Below are records; count the lines that contain "Наборы" and state only that count.

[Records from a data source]
● ● ●

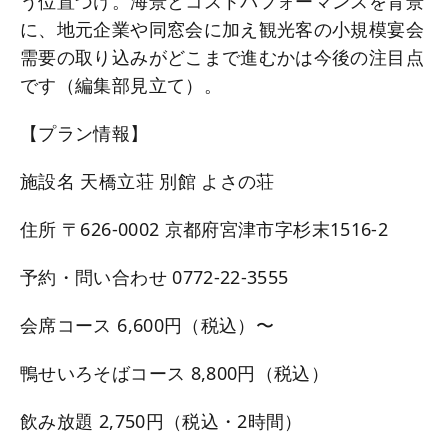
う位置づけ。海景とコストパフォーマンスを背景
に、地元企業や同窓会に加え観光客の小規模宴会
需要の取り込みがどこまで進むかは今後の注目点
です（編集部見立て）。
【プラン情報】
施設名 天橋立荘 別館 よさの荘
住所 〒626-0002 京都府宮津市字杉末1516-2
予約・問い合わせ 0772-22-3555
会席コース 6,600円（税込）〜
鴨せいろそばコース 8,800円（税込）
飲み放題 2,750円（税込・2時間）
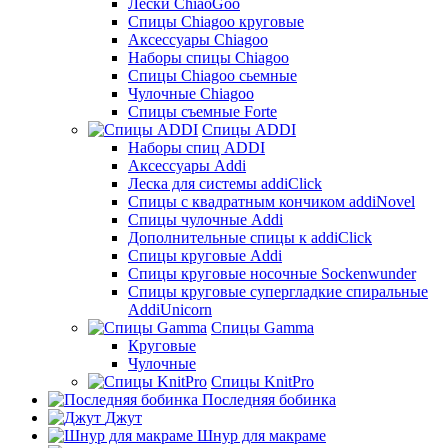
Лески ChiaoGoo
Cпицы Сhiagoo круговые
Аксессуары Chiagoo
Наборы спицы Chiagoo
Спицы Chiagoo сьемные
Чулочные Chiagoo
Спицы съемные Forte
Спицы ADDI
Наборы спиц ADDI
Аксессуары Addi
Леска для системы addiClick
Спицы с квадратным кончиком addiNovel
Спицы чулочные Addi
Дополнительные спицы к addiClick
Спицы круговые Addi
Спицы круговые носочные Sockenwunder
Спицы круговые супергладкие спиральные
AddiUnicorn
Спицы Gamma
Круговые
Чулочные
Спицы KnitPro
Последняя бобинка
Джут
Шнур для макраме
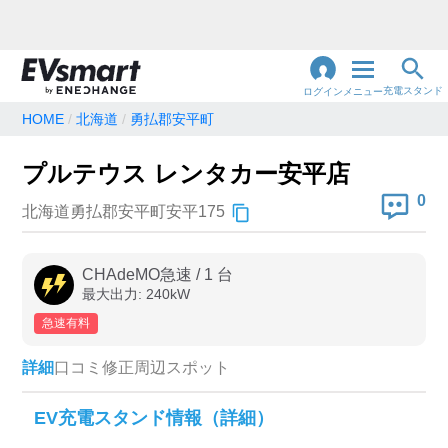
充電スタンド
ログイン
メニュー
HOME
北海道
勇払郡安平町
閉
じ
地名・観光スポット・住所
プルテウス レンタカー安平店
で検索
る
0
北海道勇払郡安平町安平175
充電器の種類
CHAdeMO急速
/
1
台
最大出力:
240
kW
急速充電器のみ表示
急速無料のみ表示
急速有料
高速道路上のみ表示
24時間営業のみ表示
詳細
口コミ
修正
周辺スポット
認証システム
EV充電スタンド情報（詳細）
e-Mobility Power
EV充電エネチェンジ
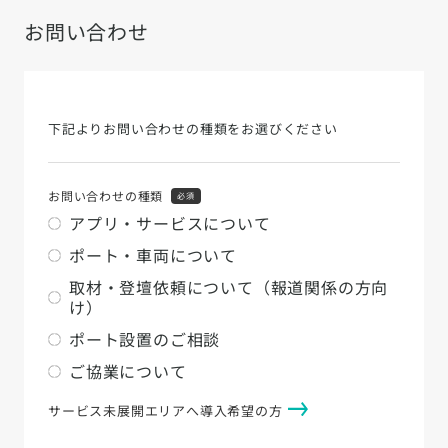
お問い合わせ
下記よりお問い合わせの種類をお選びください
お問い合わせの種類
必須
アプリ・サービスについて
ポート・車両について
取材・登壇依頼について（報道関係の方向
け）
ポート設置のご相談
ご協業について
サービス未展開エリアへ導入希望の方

● ● ●

Answer to the problem
2